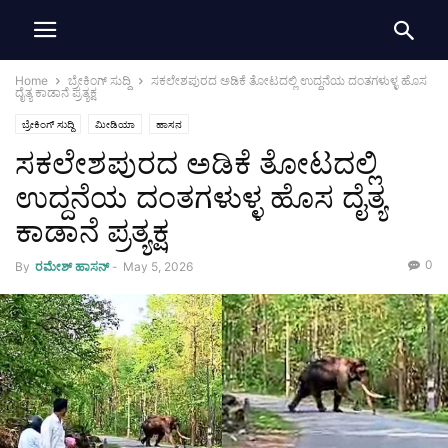
Home
ಬ್ರೇಕಿಂಗ್ ಸುದ್ದಿ
ಸಕಲೇಶಪುರದ ಅಡಿಕೆ ತೋಟದಲ್ಲಿ ಉದ್ದನೆಯ ದಂತಗಳುಳ್ಳ ಹೊಸ
ದೈತ್ಯ ಕಾಡಾನೆ ಪ್ರತ್ಯಕ್ಷ
ಬ್ರೇಕಿಂಗ್ ಸುದ್ದಿ
ಮೀಡಿಯಾ
ಹಾಸನ
ಸಕಲೇಶಪುರದ ಅಡಿಕೆ ತೋಟದಲ್ಲಿ
ಉದ್ದನೆಯ ದಂತಗಳುಳ್ಳ ಹೊಸ ದೈತ್ಯ
ಕಾಡಾನೆ ಪ್ರತ್ಯಕ್ಷ
0
By
ರಮೇಶ್‌ ಹಾಸನ್‌
-
May 5, 2026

- - -

> _INSTRUCTIONS TO FOLLOW_:
The answer must be the full listing, word for word, with no images in it.

> _SOLUTION TO THIS EXERCISE_:
Home
ಬ್ರೇಕಿಂಗ್ ಸುದ್ದಿ
ಸಕಲೇಶಪುರದ ಅಡಿಕೆ ತೋಟದಲ್ಲಿ ಉದ್ದನೆಯ ದಂತಗಳುಳ್ಳ ಹೊಸ
ದೈತ್ಯ ಕಾಡಾನೆ ಪ್ರತ್ಯಕ್ಷ
ಬ್ರೇಕಿಂಗ್ ಸುದ್ದಿ
ಮೀಡಿಯಾ
ಹಾಸನ
ಸಕಲೇಶಪುರದ ಅಡಿಕೆ ತೋಟದಲ್ಲಿ
ಉದ್ದನೆಯ ದಂತಗಳುಳ್ಳ ಹೊಸ ದೈತ್ಯ
ಕಾಡಾನೆ ಪ್ರತ್ಯಕ್ಷ
0
By
ರಮೇಶ್‌ ಹಾಸನ್‌
-
May 5, 2026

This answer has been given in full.